> DATA RECORDS:
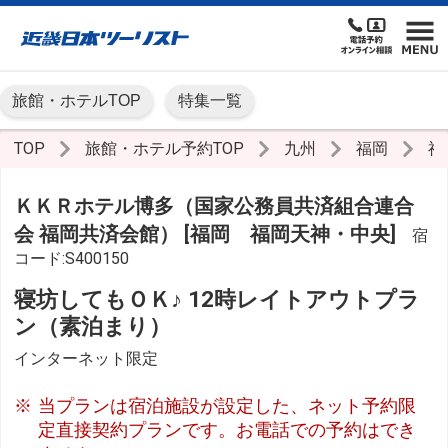
旅館・ホテルTOP
特集一覧
TOP
旅館・ホテル予約TOP
九州
福岡
福
ＫＫＲホテル博多（国家公務員共済組合連合
会 福岡共済会館） [福岡 福岡天神・中央]
宿
コード:S400150
寝坊してもＯＫ♪ 12時レイトアウトプラ
ン（素泊まり）
インターネット限定
当プランは宿泊施設が設定した、ネット予約限
定直接契約プランです。お電話での予約はでき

> ASSIGNED TASK: Exclude the pictures, then write out every record exactly as it stands.

> REPLY:
旅館・ホテルTOP
特集一覧
TOP
旅館・ホテル予約TOP
九州
福岡
福
ＫＫＲホテル博多（国家公務員共済組合連合
会 福岡共済会館） [福岡 福岡天神・中央]
宿
コード:S400150
寝坊してもＯＫ♪ 12時レイトアウトプラ
ン（素泊まり）
インターネット限定
当プランは宿泊施設が設定した、ネット予約限
定直接契約プランです。お電話での予約はでき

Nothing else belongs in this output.